Was sind deine drei Empfehlungen für eine erfolgreiche Social-Media-Kommunikation bei Events?
Erstens: 70 bis 80 Prozent der Content-Planung und ein Briefing sollten vorher stehen – das betrifft beispielsweise das Anteasern von Präsentationen oder die Vorbereitung von Interviews.
Zweitens: Die Spontanität nicht vergessen. Eine gute Planung und Inszenierung der Messe ist zwar ausgesprochen wichtig. Aber bei aller Inszenierung sollten die Inhalte authentisch rüberkommen.
Drittens: Die Abstimmung aller Beteiligten vor Ort ist wichtig. Beim Morgen-Briefing haben wir die Aufgaben verteilt. So wusste jeder, was wann zu tun war. Auch mit dem abendlichen Debriefing beim Essen haben wir gute Erfahrungen gemacht. Man wächst einfach zusammen.
Last but not least: Auch, wenn es stressig ist: Bleibt cool! Das ist nicht immer leicht. Gerade wenn die Geschäftsleitung danebensteht. Aber es ist wichtig und hilfreich, trotz der ganzen Hektik und Emotionalität Ruhe und Souveränität auszustrahlen.

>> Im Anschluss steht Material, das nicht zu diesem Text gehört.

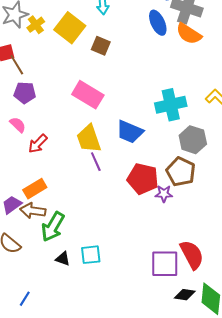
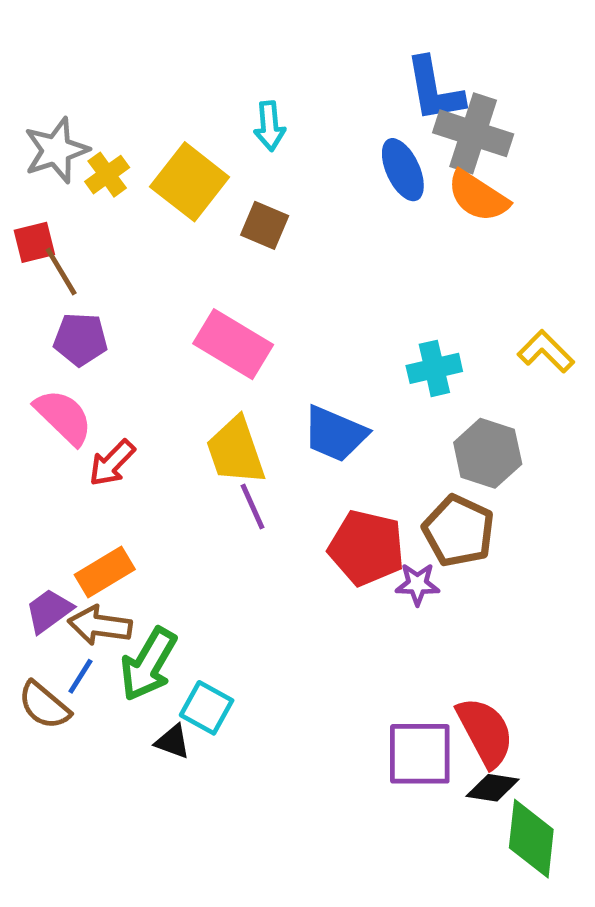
cyan cross: (171, 105) -> (434, 368), size x0.7
pink semicircle: (18, 125) -> (63, 417), size x1.5
cyan square: (91, 255) -> (207, 708), moved, turned 35
black diamond: (185, 295) -> (493, 788), moved
blue line: (25, 299) -> (80, 676), moved

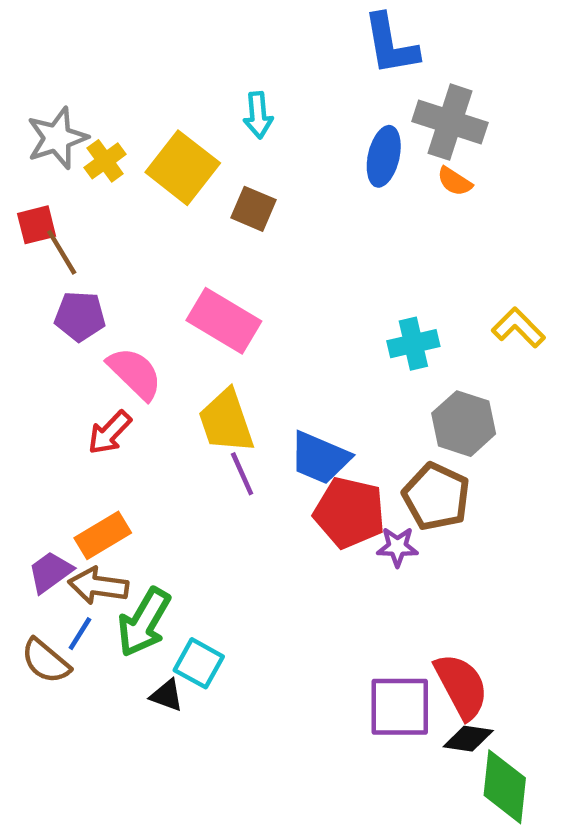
blue L-shape: (434, 90) -> (391, 44), moved
blue ellipse: (403, 170) -> (384, 156), turned 38
orange semicircle: (478, 196) -> (455, 181), size x0.6
pink semicircle: (63, 417) -> (135, 373), moved
blue trapezoid: (335, 434) -> (320, 458), moved

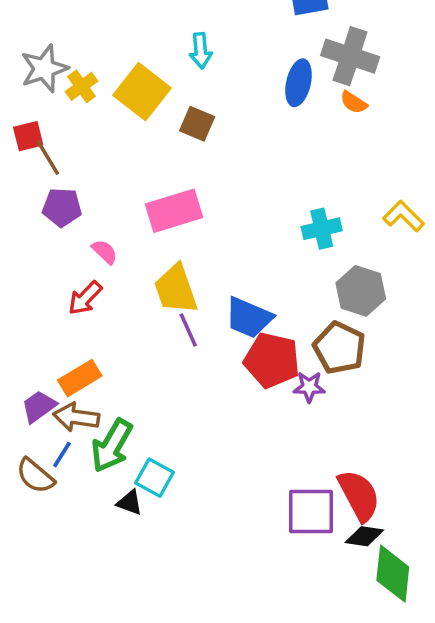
pink rectangle: (224, 321) -> (174, 211), turned -48
pink semicircle: (135, 373) -> (105, 252), size x0.6

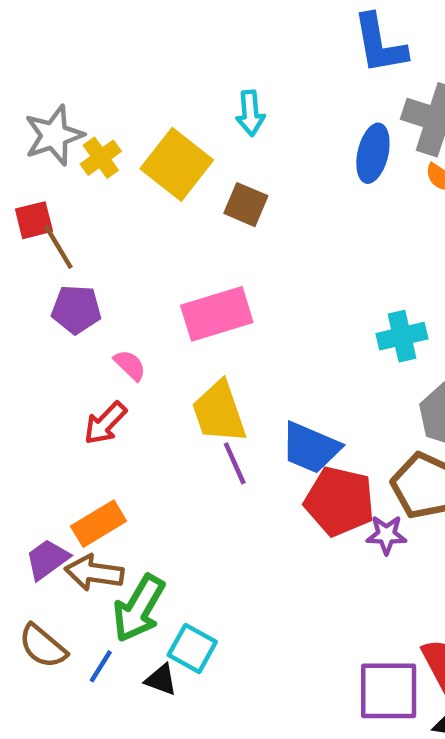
blue line: (62, 455) -> (101, 666), moved

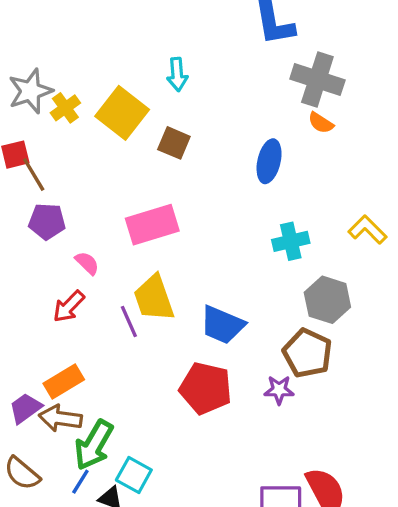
blue ellipse: (373, 153) -> (269, 161), moved
purple line: (235, 463) -> (129, 321), moved
red pentagon: (340, 501) -> (206, 388), moved
blue line: (101, 666) -> (80, 482), moved

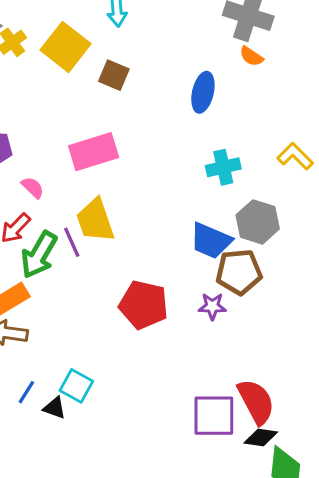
blue trapezoid: (222, 325) -> (211, 241), moved
brown pentagon: (307, 353) -> (239, 272), turned -30
green arrow: (94, 445) -> (39, 255), moved

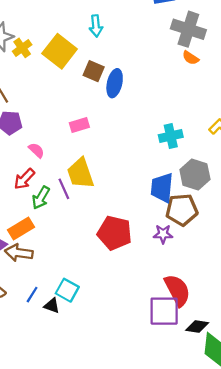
blue ellipse: (203, 92) -> (115, 83), moved
pink rectangle: (94, 152) -> (79, 125), size x0.6
blue trapezoid: (211, 241) -> (162, 188), turned 72
green arrow: (39, 255) -> (41, 198), size x0.7
red semicircle: (256, 402) -> (177, 290), moved

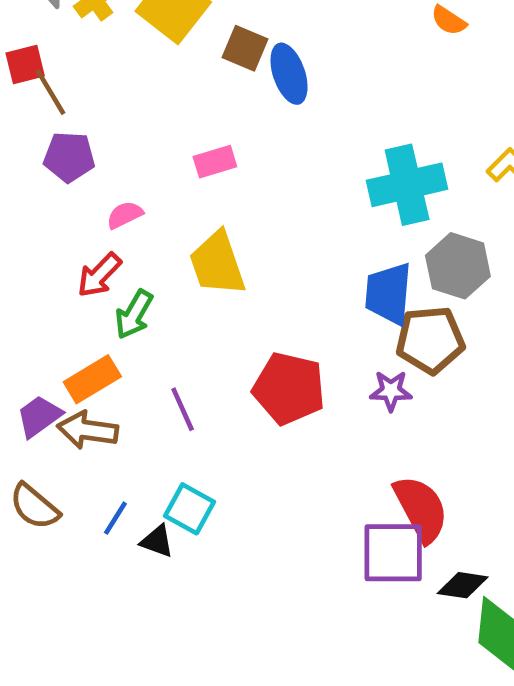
blue ellipse: (115, 83) -> (289, 74), turned -32
cyan cross: (171, 136) -> (407, 185), size x1.5
pink semicircle: (36, 150) -> (125, 215), turned -70
purple line: (64, 189) -> (183, 409), moved

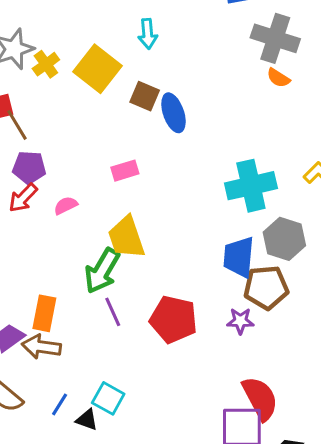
red arrow: (99, 275) -> (23, 198), moved
green arrow: (134, 314) -> (102, 271), moved, size x1.4
orange rectangle: (92, 379) -> (44, 313), turned -48
purple line: (183, 409) -> (113, 312), moved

Vielen Dank für das Gespräch, Christopher!
Das Interview mit Christopher zeigt: Mit einer Twitterwall ist es nicht getan, wenn man eine erfolgreiche digitale Live-Kommunikation auf Events anstrebt. Vielmehr ist eine gründliche Planung im Vorfeld die halbe Miete. Teilweise müssen dabei auch Kompetenzen integriert werden, die in vielen Unternehmen noch im Aufbau sind – etwa bei der Live-Kommunikation über Videos. Auch ein gutes Teamwork ist bei einer intensiven Zusammenarbeit über mehrere Tage und mehr oder weniger rund um die Uhr unerlässlich.